Наутро Шугар Бет, проснувшись, приподнялась на локте и долго смотрела на спящего мужа. Он много потрудился прошлой ночью, занимаясь с ней любовью, пока оба едва не потеряли сознание от усталости. Твердо воспротивившись первому порыву разбудить его, она соскользнула с кровати и натянула трусики, затем его фрачную сорочку. В кухне она нашла Гордона, кувшин с только что выжатым апельсиновым соком и корзинку с теплыми пышками. Ни у одной женщины нет подруг лучше, и как только выдастся время, она немедленно устроит прием в их честь.
Шугар Бет выпила стакан сока, потрепала за уши Гордона и, оставив его дома, вышла через заднюю дверь и направилась к озеру. Солнечные лучи переливались в роскошном бриллианте, подаренном вчера мужем. Очевидно, он хотел, чтобы она ни на минуту не забывала о своем замужестве.
Шугар Бет улыбнулась, купаясь во вновь обретенном покое, как в теплой, тихой речке. И пусть вечность — это очень долгий срок для любви, там, где речь шла о Колине Берне, не было ничего невозможного.
— Я уже тебе надоел?
Повернувшись, она увидела идущего к ней мужа! Его босые ноги оставляли темные следы на росистой траве. Рядом вышагивал Гордон. Колин в джинсах и майке выглядел неотразимым распустехой: небритый, растрепанный, жующий на ходу пышку, и, когда он поцеловал ее, она ощутила вкус бананово-ореховой крошки, зубной пасты и секса.
— Ни чуточки. — Она улыбнулась и погладила его по щеке. — Я думала о свадебном подарке.
— Я вложил кусочек сердца в каждую страницу, — сказал он так нежно, что она снова залилась бы слезами, если бы не все то, что хотела сначала сказать ему.
— Не этот подарок, — выдавила она. — Мой подарок тебе. Надеюсь, тебе понравится, потому что я не сумею забрать его обратно.
— Невозможно представить, чтобы я вернул что-то, подаренное тобой.
— Ловлю тебя на слове.
И тут она сказала ему. Он оцепенел.
Она не удивилась. Ей тоже понадобилось время, чтобы привыкнуть.
Только через несколько минут он пришел в себя настолько, чтобы задать пару вопросов. Потом снова стал целовать ее, но как раз в тот момент, когда их дыхание стало прерывистым, он отстранился:
— Прости, дорогая. Конечно, это наш медовый месяц, но…
Он с величайшей неохотой отнял руку от ее попки.
— Надеюсь, ты согласишься поскучать без меня всего часик? Самое большее два.

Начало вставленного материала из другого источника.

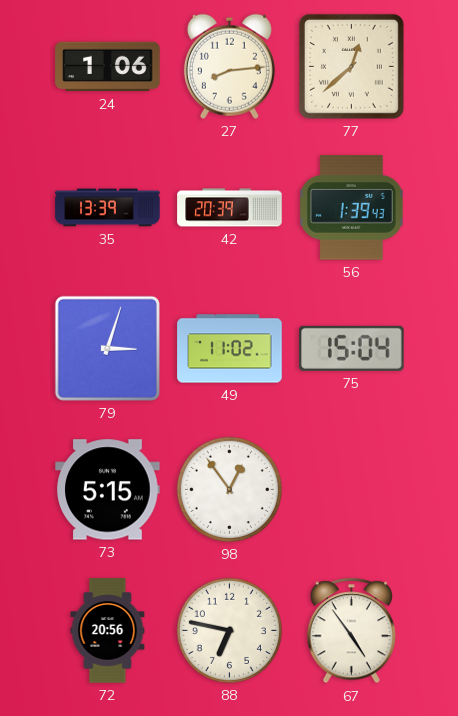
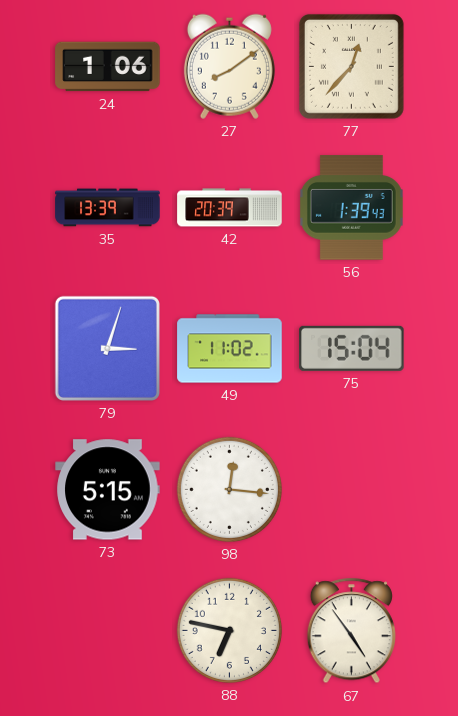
27: 8:14 -> 8:09
77: 12:38 -> 12:37
98: 12:54 -> 12:16
72: 20:56 -> none
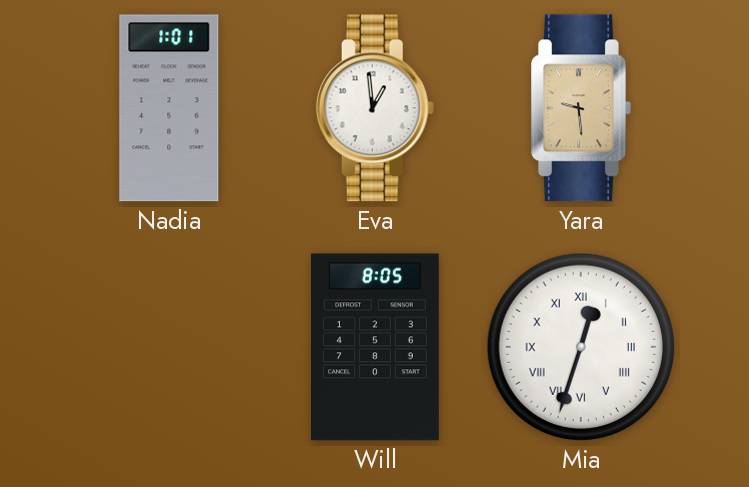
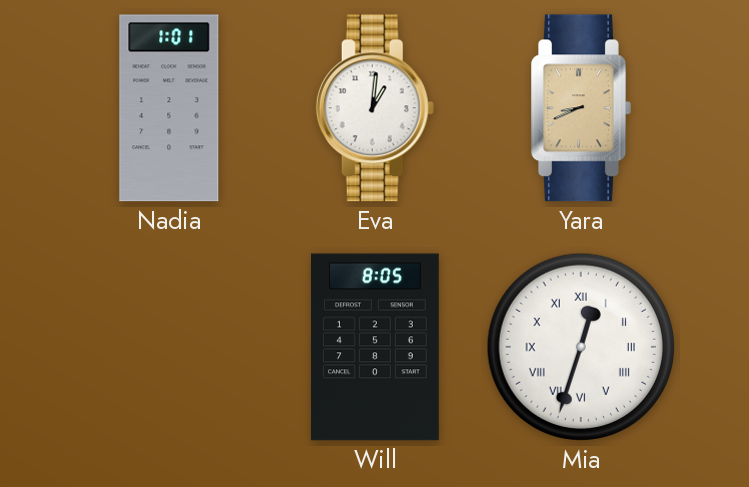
Eva: 12:59 -> 1:01
Yara: 9:29 -> 8:41
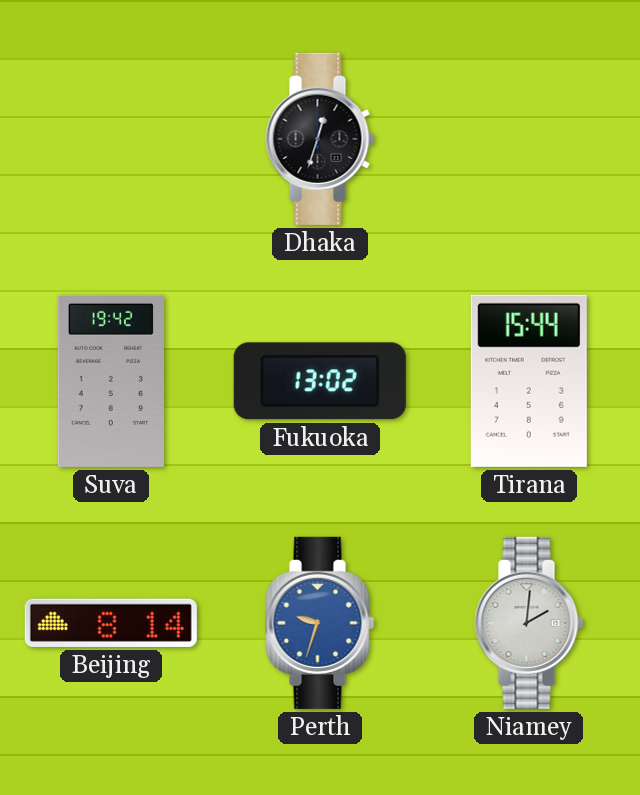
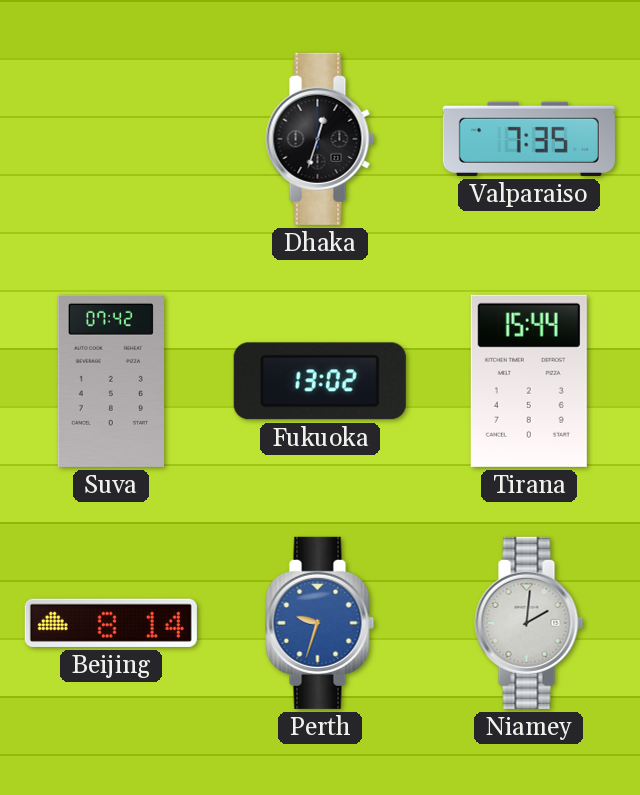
Valparaiso: none -> 7:35
Suva: 19:42 -> 07:42
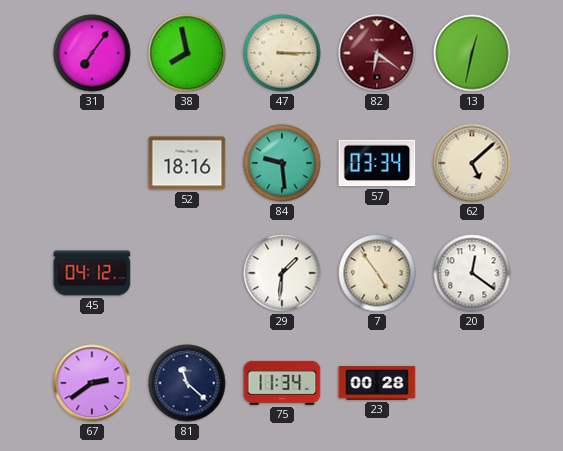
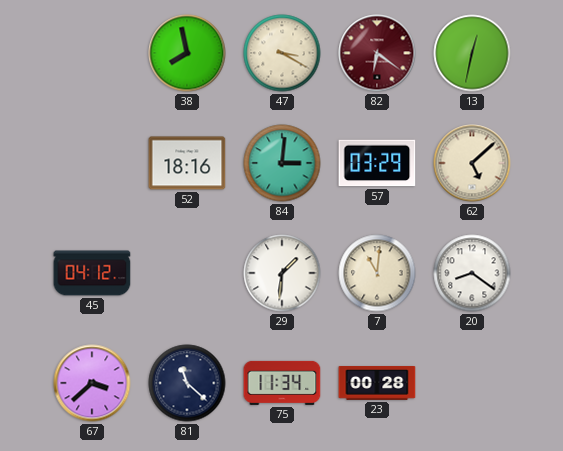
31: 7:06 -> none
47: 3:15 -> 3:20
84: 9:29 -> 3:01
57: 03:34 -> 03:29
7: 4:54 -> 11:01
20: 12:21 -> 8:21
67: 2:39 -> 3:38
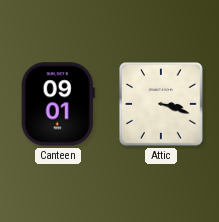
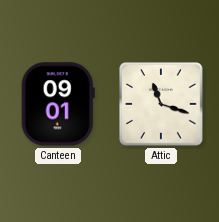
Attic: 3:18 -> 11:18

— Ты бросаешь меня сейчас?!
— В обычных обстоятельствах мне и в голову бы это не пришло, но в свете твоих поразительных новостей… — Глаза его сияли. — Я чувствую настоятельную потребность написать эпилог.
Эпилог
Все звали ее Ханибелл[30], все, кроме отца, который обычно обращался к ней Юджиния… или Юджиния Фрэнсис, особенно в то утро, когда нашел новый галстук от Гельмута Ланга плавающим в миске с водой Гордона. Она была радостью и светом его жизни, после своей матери, разумеется: лукавый чертенок с его темными волосами, ослепительными глазами Шугар Бет и собственным задорным характером. Каждое утро, когда он нес ее на руках вниз, она визжала от восторга при виде огромного портрета Дидди и Шугар Бет, снова висевшего на прежнем месте в холле. Все угрозы спалить чертову штуку ни к чему не приводили. Шугар Бет оставалась глуха к его жалобам, объявляя, что Уинни не могла дать ей лучшего свадебного подарка. Если не считать жемчугов Дидди.
— И не думай их надевать, — шептала Джи-джи малышке в день ее крестин, когда Уинни официально преподнесла содержимое синего бархатного футляра своей новорожденной племяннице. — Будешь выглядеть последней дурой.